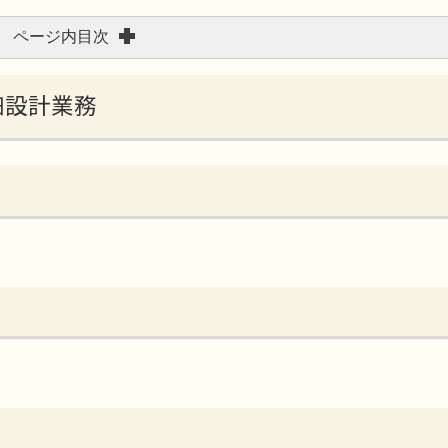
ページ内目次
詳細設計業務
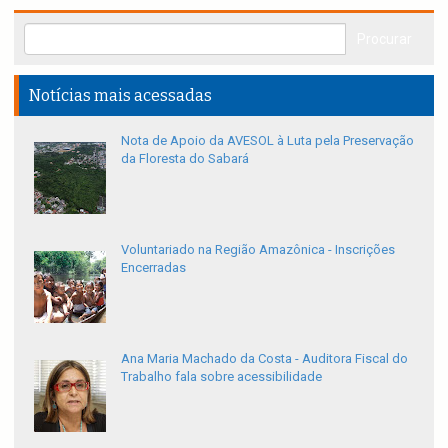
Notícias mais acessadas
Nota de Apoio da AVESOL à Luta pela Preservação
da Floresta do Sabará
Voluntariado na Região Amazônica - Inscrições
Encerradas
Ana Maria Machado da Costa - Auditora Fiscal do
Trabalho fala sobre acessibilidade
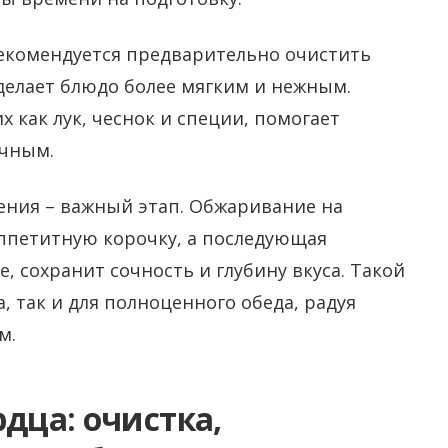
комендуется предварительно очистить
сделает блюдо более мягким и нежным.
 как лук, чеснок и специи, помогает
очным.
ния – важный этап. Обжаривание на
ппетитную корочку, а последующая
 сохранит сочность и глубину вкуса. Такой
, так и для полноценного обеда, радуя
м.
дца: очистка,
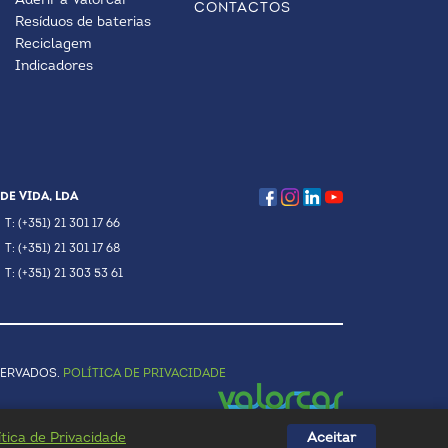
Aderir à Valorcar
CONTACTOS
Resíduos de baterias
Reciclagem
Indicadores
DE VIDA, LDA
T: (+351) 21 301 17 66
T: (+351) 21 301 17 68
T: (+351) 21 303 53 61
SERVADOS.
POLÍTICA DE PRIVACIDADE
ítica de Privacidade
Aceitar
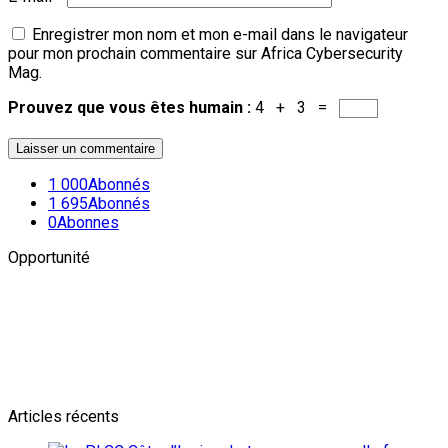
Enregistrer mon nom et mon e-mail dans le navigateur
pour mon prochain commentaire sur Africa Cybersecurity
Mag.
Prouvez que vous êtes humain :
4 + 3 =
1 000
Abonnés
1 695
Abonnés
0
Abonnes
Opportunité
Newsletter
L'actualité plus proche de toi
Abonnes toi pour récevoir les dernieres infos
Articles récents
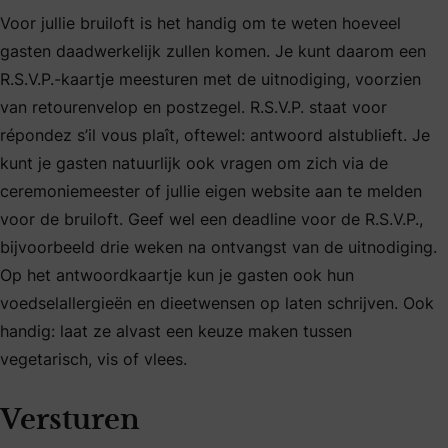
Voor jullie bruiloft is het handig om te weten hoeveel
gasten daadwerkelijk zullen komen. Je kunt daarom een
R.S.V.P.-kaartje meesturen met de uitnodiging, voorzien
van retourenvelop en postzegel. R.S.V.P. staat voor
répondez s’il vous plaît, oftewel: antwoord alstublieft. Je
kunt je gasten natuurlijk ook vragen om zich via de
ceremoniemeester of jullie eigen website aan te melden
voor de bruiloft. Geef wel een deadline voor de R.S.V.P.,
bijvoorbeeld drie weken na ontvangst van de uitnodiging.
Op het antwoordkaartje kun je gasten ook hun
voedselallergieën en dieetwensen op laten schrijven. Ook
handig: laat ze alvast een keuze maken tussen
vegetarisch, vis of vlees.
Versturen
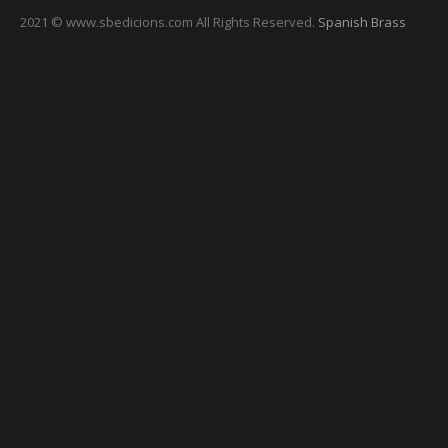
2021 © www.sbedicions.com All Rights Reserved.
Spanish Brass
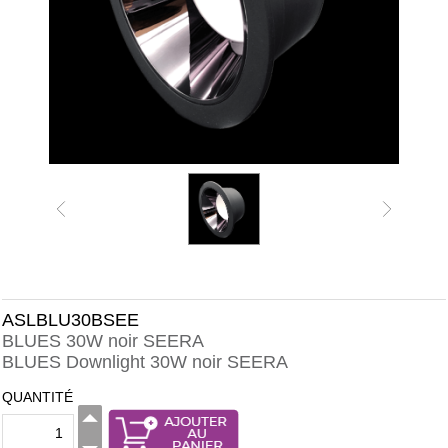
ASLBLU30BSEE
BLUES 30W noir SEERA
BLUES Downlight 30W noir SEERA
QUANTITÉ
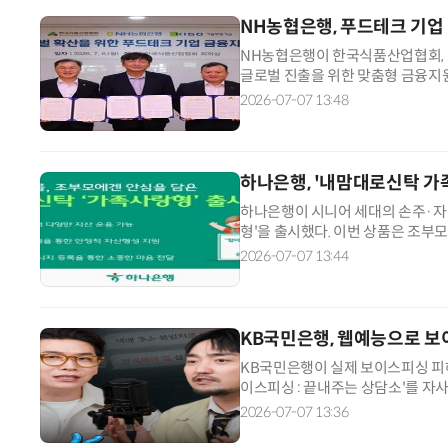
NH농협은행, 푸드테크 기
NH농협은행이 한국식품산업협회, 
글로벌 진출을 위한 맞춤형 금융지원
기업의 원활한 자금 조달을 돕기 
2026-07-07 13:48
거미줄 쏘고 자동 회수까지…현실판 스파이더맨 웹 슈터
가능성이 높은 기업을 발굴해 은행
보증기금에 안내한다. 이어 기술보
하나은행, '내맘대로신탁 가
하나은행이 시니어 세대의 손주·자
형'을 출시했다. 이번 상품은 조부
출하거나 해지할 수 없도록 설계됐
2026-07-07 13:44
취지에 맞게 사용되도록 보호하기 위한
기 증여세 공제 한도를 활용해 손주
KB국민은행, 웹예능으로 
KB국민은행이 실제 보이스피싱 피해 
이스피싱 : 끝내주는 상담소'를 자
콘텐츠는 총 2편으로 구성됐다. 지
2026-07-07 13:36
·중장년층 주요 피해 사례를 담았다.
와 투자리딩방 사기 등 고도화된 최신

+++++

What you return must match the records letter for letter, except that the pictures stay out.

Reply
ページ内目次
詳細設計業務
Notícias mais acessadas
Nota de Apoio da AVESOL à Luta pela Preservação
da Floresta do Sabará
Voluntariado na Região Amazônica - Inscrições
Encerradas
Ana Maria Machado da Costa - Auditora Fiscal do
Trabalho fala sobre acessibilidade
комендуется предварительно очистить
сделает блюдо более мягким и нежным.
 как лук, чеснок и специи, помогает
очным.
ния – важный этап. Обжаривание на
ппетитную корочку, а последующая
 сохранит сочность и глубину вкуса. Такой
, так и для полноценного обеда, радуя
м.
дца: очистка,
Aderir à Valorcar
CONTACTOS
Resíduos de baterias
Reciclagem
Indicadores
DE VIDA, LDA
T: (+351) 21 301 17 66
T: (+351) 21 301 17 68
T: (+351) 21 303 53 61
SERVADOS.
POLÍTICA DE PRIVACIDADE
ítica de Privacidade
Aceitar
Enregistrer mon nom et mon e-mail dans le navigateur
pour mon prochain commentaire sur Africa Cybersecurity
Mag.
Prouvez que vous êtes humain :
4 + 3 =
1 000
Abonnés
1 695
Abonnés
0
Abonnes
Opportunité
Newsletter
L'actualité plus proche de toi
Abonnes toi pour récevoir les dernieres infos
Articles récents
Voor jullie bruiloft is het handig om te weten hoeveel
gasten daadwerkelijk zullen komen. Je kunt daarom een
R.S.V.P.-kaartje meesturen met de uitnodiging, voorzien
van retourenvelop en postzegel. R.S.V.P. staat voor
répondez s’il vous plaît, oftewel: antwoord alstublieft. Je
kunt je gasten natuurlijk ook vragen om zich via de
ceremoniemeester of jullie eigen website aan te melden
voor de bruiloft. Geef wel een deadline voor de R.S.V.P.,
bijvoorbeeld drie weken na ontvangst van de uitnodiging.
Op het antwoordkaartje kun je gasten ook hun
voedselallergieën en dieetwensen op laten schrijven. Ook
handig: laat ze alvast een keuze maken tussen
vegetarisch, vis of vlees.
Versturen
2021 © www.sbedicions.com All Rights Reserved.
Spanish Brass
ASLBLU30BSEE
BLUES 30W noir SEERA
BLUES Downlight 30W noir SEERA
QUANTITÉ
NH농협은행, 푸드테크 기
NH농협은행이 한국식품산업협회, 
글로벌 진출을 위한 맞춤형 금융지원
기업의 원활한 자금 조달을 돕기 
2026-07-07 13:48
거미줄 쏘고 자동 회수까지…현실판 스파이더맨 웹 슈터
가능성이 높은 기업을 발굴해 은행
보증기금에 안내한다. 이어 기술보
하나은행, '내맘대로신탁 가
하나은행이 시니어 세대의 손주·자
형'을 출시했다. 이번 상품은 조부
출하거나 해지할 수 없도록 설계됐
2026-07-07 13:44
취지에 맞게 사용되도록 보호하기 위한
기 증여세 공제 한도를 활용해 손주
KB국민은행, 웹예능으로 
KB국민은행이 실제 보이스피싱 피해 
이스피싱 : 끝내주는 상담소'를 자
콘텐츠는 총 2편으로 구성됐다. 지
2026-07-07 13:36
·중장년층 주요 피해 사례를 담았다.
와 투자리딩방 사기 등 고도화된 최신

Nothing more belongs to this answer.